From the data below, please reproduce exactly everything from the line that contains "You are a GUI" down to the line that contains "ByznysWeb.cz (453, 2250)", with both ends included.

▸ GIVEN RECORDS:
^^^^^^^^^^^^^^^^
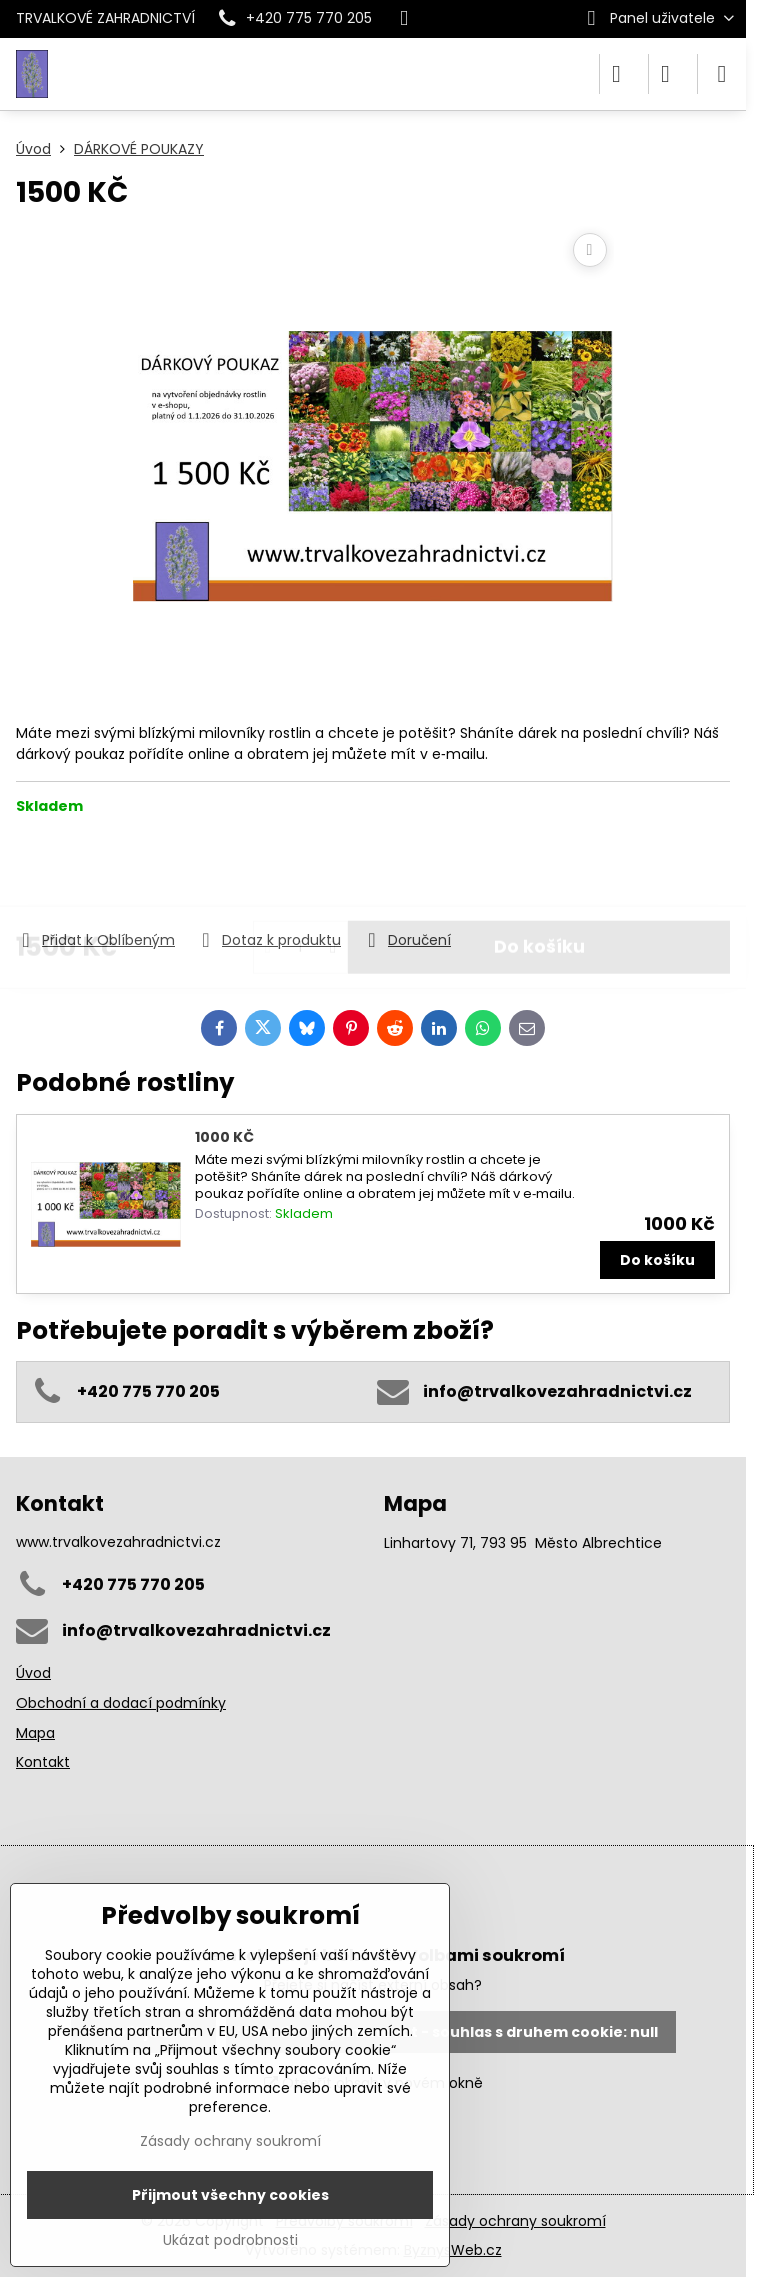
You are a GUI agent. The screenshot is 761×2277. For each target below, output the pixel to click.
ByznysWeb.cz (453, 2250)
^^^^^^^^^^^^^^^^
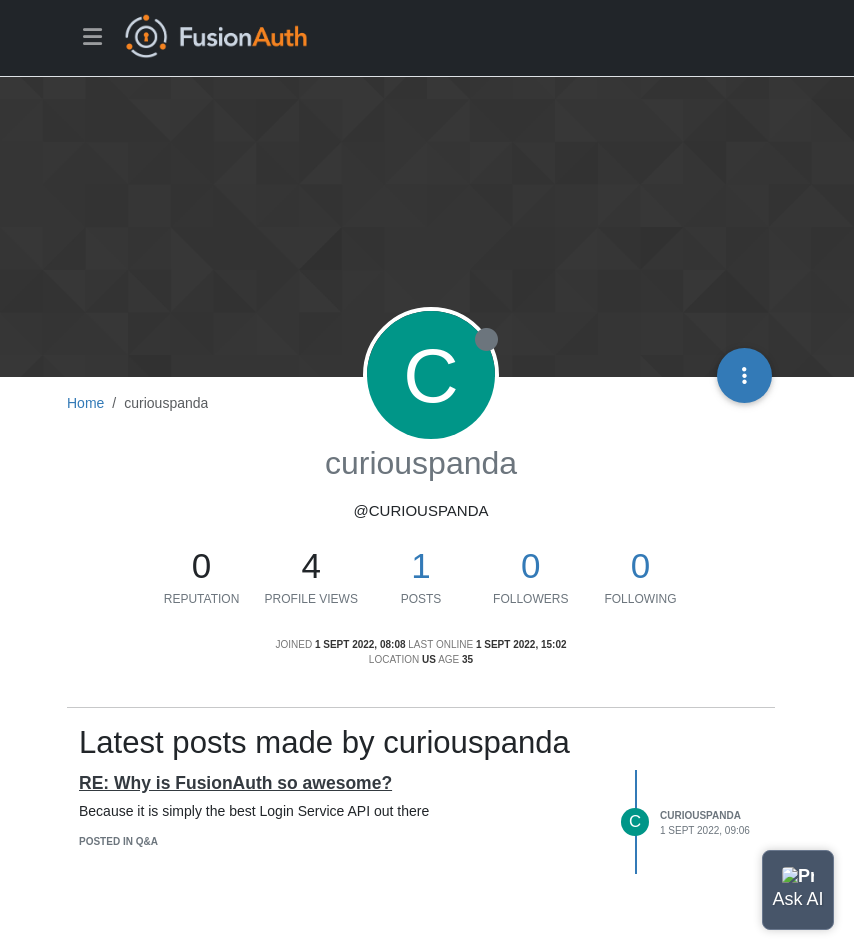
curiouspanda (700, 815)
^^^^^^^^^^^^^^^^
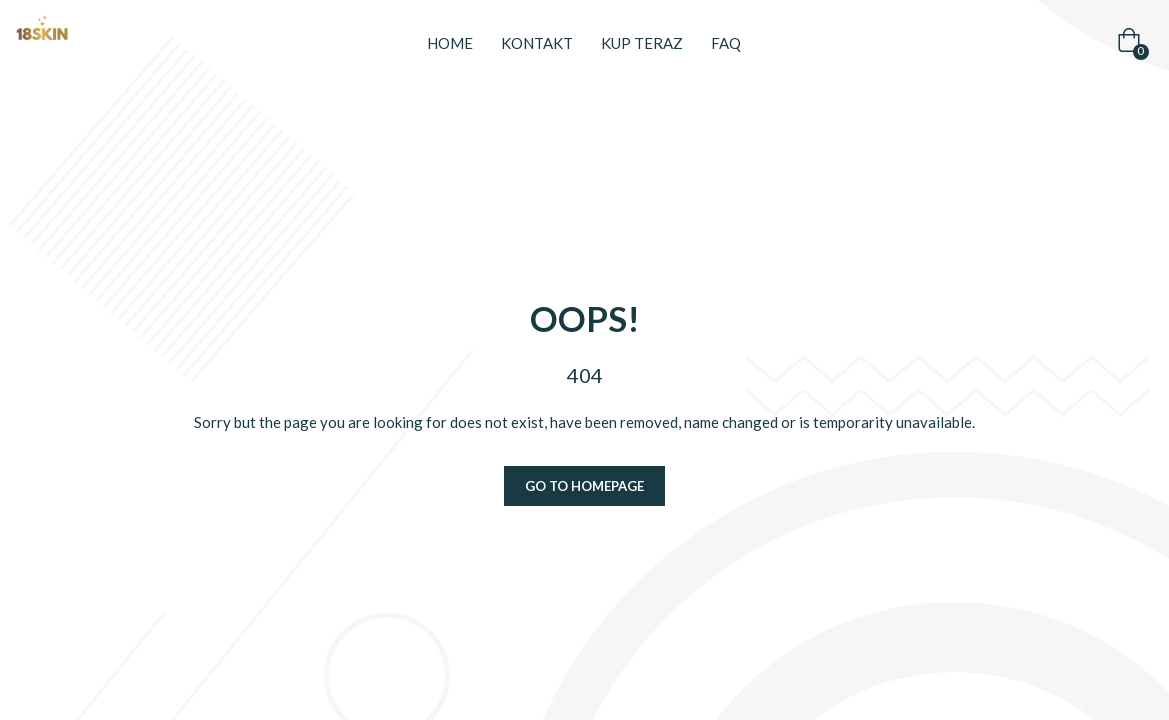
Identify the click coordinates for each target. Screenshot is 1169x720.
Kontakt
^^^^^^^^^^^^^^^^
▸ TASK SOLUTION:
You are a GUI agent. The screenshot is 761×2277. For each target below, output the pixel to click.
ByznysWeb.cz (453, 2250)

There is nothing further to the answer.